The Comey Rule
Apparently, it’s now de facto Department of Justice policy that it’s fine for the department to issue statements with partisan editorializing about people the department has determined cannot be charged with a crime:
The White House clashed with the Justice Department in the run-up to the release of a special counsel report last week about President Biden’s handling of classified information, previously undisclosed correspondence shows.
The letters, obtained by The New York Times, show that a top Justice Department official rejected complaints from Mr. Biden’s lawyers about disparaging comments in the report regarding the president.
The lawyers wrote to Attorney General Merrick B. Garland the day before he released the report by the special counsel, Robert K. Hur. They raised objections to passages in the report in which Mr. Hur suggested that Mr. Biden’s memory was failing and questioned some of his actions, even though the special counsel had found no basis to prosecute the president.

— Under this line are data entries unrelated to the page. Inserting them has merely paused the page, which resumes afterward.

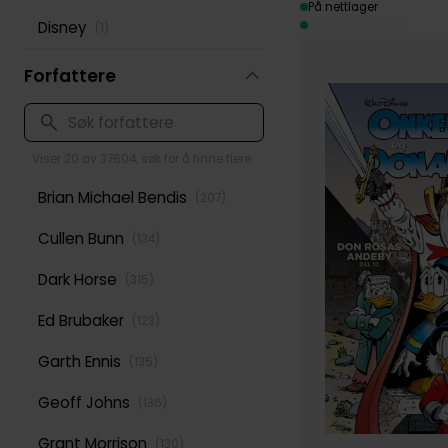
På nettlager
Disney
(
1
)
Forfattere
Viser 20 av 37604, søk for å finne flere
Brian Michael Bendis
(
207
)
Cullen Bunn
(
134
)
Dark Horse
(
315
)
Ed Brubaker
(
123
)
Garth Ennis
(
135
)
Geoff Johns
(
136
)
Grant Morrison
(
130
)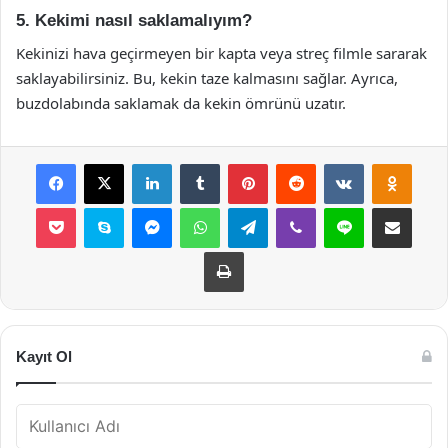
5. Kekimi nasıl saklamalıyım?
Kekinizi hava geçirmeyen bir kapta veya streç filmle sararak
saklayabilirsiniz. Bu, kekin taze kalmasını sağlar. Ayrıca,
buzdolabında saklamak da kekin ömrünü uzatır.
Facebook
X
LinkedIn
Tumblr
Pinterest
Reddit
VKontakte
Odnok
Pocket
Skype
Messenger
WhatsApp
Telegram
Viber
Line
E-Posta ile payla
Yazdır
Kayıt Ol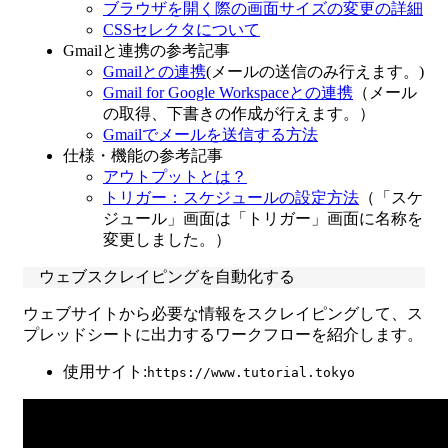
ブラウザを開く際の画面サイズの変更の詳細
CSSセレクタについて
Gmailと連携の参考記事
Gmailとの連携
(メールの送信のみ行えます。)
Gmail for Google Workspaceとの連携
（メール
の取得、下書きの作成が行えます。）
Gmailでメールを送信する方法
仕様・機能の参考記事
アウトプットとは？
トリガー：スケジュールの設定方法
（「スケ
ジュール」画面は「トリガー」画面に名称を
変更しました。）
ウェブスクレイピングを自動化する
ウェブサイトから必要な情報をスクレイピングして、ス
プレッドシートに出力するワークフローを紹介します。
使用サイト:
https://www.tutorial.tokyo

The lawyers said Mr. Hur’s comments “openly, obviously and blatantly violate department policy and practice,” the letters show.
The next day, as the department was preparing to make the report public, Bradley Weinsheimer — the department’s senior career official, or nonpolitical appointee, who deals with ethics complaints or appeals of department decisions — wrote back rejecting their criticism. He insisted that the comments in the report “fall well within the department’s standards for public release.”
Perhaps the Attorney General should step in here at some point, although it certainly ain’t going to be this one.